それならまあ、ヴィオラが気兼ねなく接し合えるような人物……それこそ貧民街の出身者を蔑視するような性格ではなく、良心的で真っ直ぐな人物を仲間に勧誘してみよう。
「じゃあ、さっそく明日から仲間を募集してみようか。で、集まってくれた人たちの中から、僕たちのパーティーに合ってそうな人を抜擢するってことで」
「……は、はい。それでいいと思います」
いまだにヴィオラは鈍い反応を見せるけれど、とりあえず僕たちは新しい仲間を探すことになった。
Bランク昇級の祝いを早々に切り上げて、その日のうちにギルドの掲示板に仲間募集の紙を張り出しておく。

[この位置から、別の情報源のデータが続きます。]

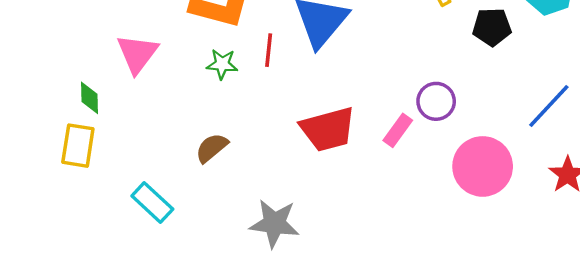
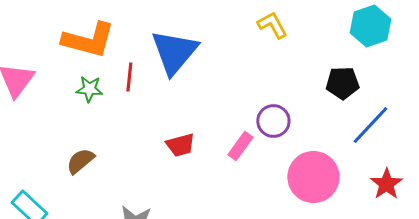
black pentagon: (492, 27) -> (342, 83), moved
red trapezoid: (328, 129) -> (180, 145), size x0.6

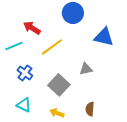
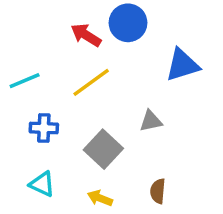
red arrow: (32, 28) -> (86, 35), moved
blue triangle: (104, 37) -> (182, 65), turned -30
blue cross: (25, 73) -> (44, 128), turned -35

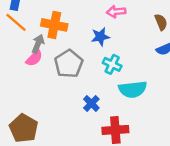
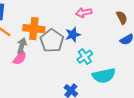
gray pentagon: (69, 64) -> (52, 41), moved
cyan cross: (112, 64) -> (85, 57), turned 35

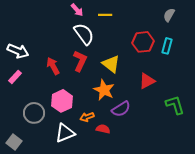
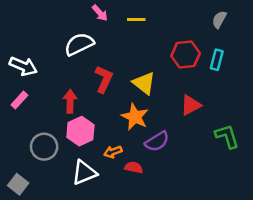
white semicircle: (84, 34) -> (79, 44), moved, turned -80
red arrow: (53, 66) -> (70, 101), moved, turned 30

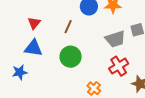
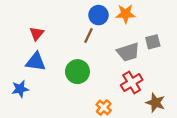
brown line: (68, 27) -> (88, 35), moved

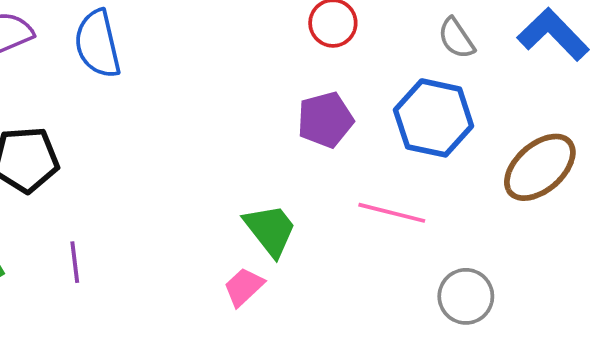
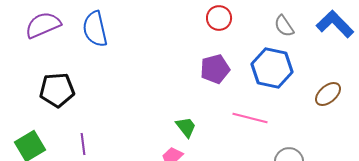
brown ellipse: (540, 167) -> (328, 94), size x0.7
green trapezoid: (270, 230) -> (186, 127), size x0.7

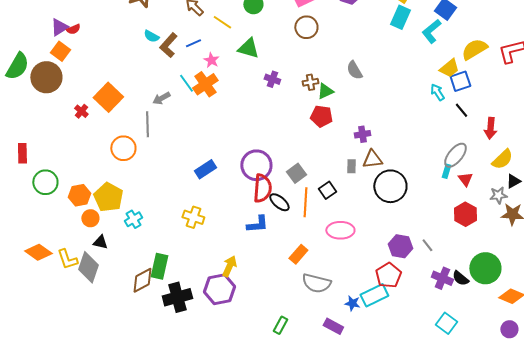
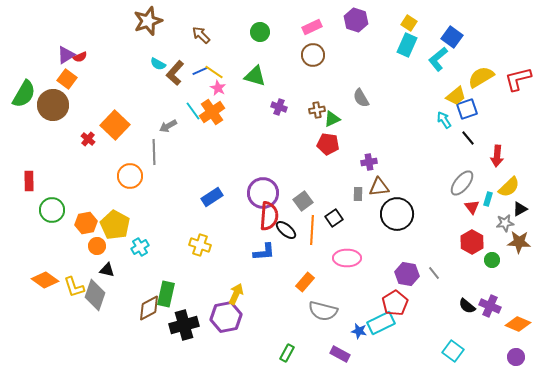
yellow line: (222, 22) -> (214, 72), moved
cyan rectangle: (446, 171) -> (488, 199), moved
green circle: (485, 268) -> (492, 260), moved, size x0.5
purple cross: (442, 278) -> (490, 306), moved

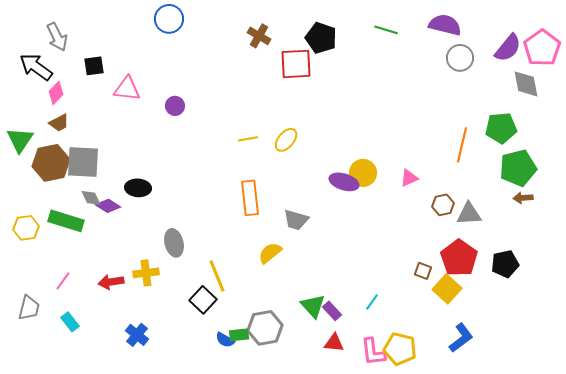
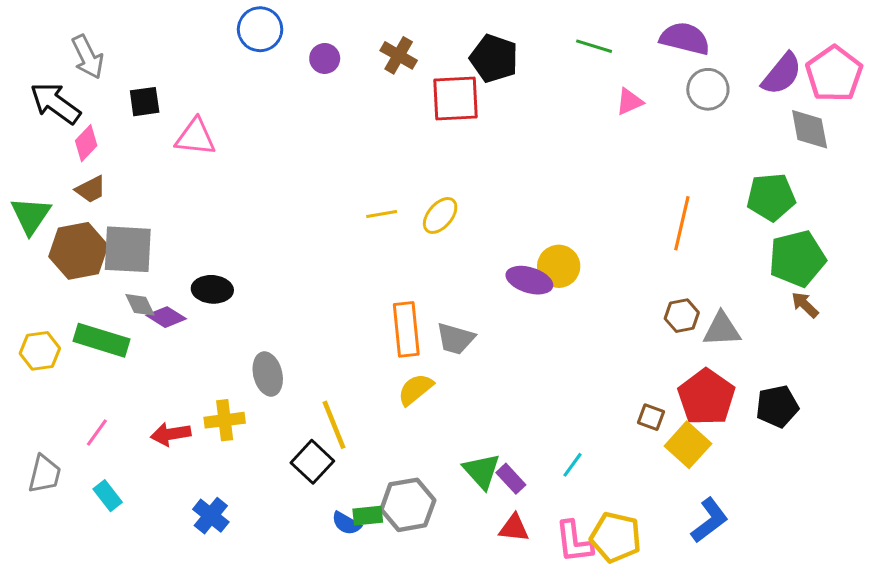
purple circle: (175, 106) -> (325, 58), moved
orange line: (462, 145) -> (682, 223), moved
pink triangle: (409, 178) -> (629, 102), moved
orange rectangle: (250, 198) -> (406, 329), moved
brown arrow: (523, 198) -> (805, 305), turned 48

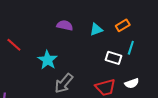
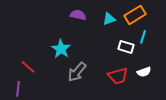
orange rectangle: (123, 25) -> (135, 15), size x1.5
red line: (14, 45) -> (28, 67), moved

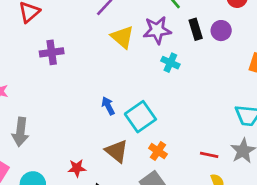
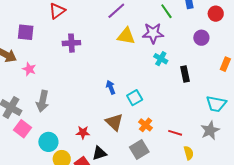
black rectangle: (196, 29) -> (185, 74), moved
yellow triangle: (122, 37) -> (126, 36), turned -36
cyan square: (140, 117) -> (135, 98), size x0.7
red line: (209, 155) -> (175, 133), moved

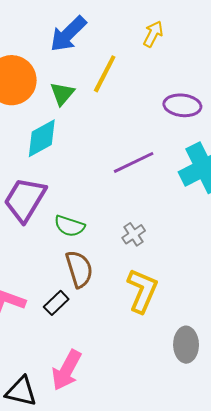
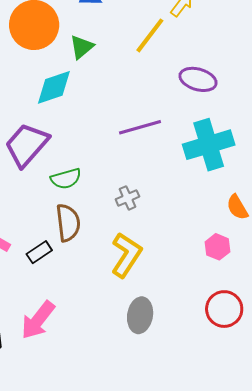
yellow line: (105, 74) -> (150, 35), moved
green semicircle: (70, 226) -> (66, 179), turned -44
gray ellipse: (186, 345) -> (140, 315), moved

現在の時刻は夕刻なので、ちょうど依頼から帰って来た冒険者たちがギルドに集まり始めている頃だ。
これなら多くの冒険者の目に留まることだろう。
翌日の昼から面談を行う旨を書いておいたので、僕たちはまた明日改めてギルドを訪ねることにした。
「加入希望者、来てくれますかね?」
「うーん、どうだろうね? このスカの町は冒険者が多いけど、もうパーティーを組んじゃってる人たちが大多数だし、もしかしたらほとんど来てくれないかもね」
募集期間も明日の昼までなので、たぶん来てくれたとしても二人か三人とかではないだろうか。
「でもまあ、集まってくれるだけでもすごく嬉しいけどね。で、その中に一人でもいい人がいることを祈ろうよ」
「はい、そうですね」
というわけでまた明日、ギルドを訪ねることにした。
翌日。
ヴィオラと約束していた通り、お昼頃にギルドの待機所に行ってみると……
「う、うそ……?」
そこには、二十人ほどの冒険者たちが集まっていた。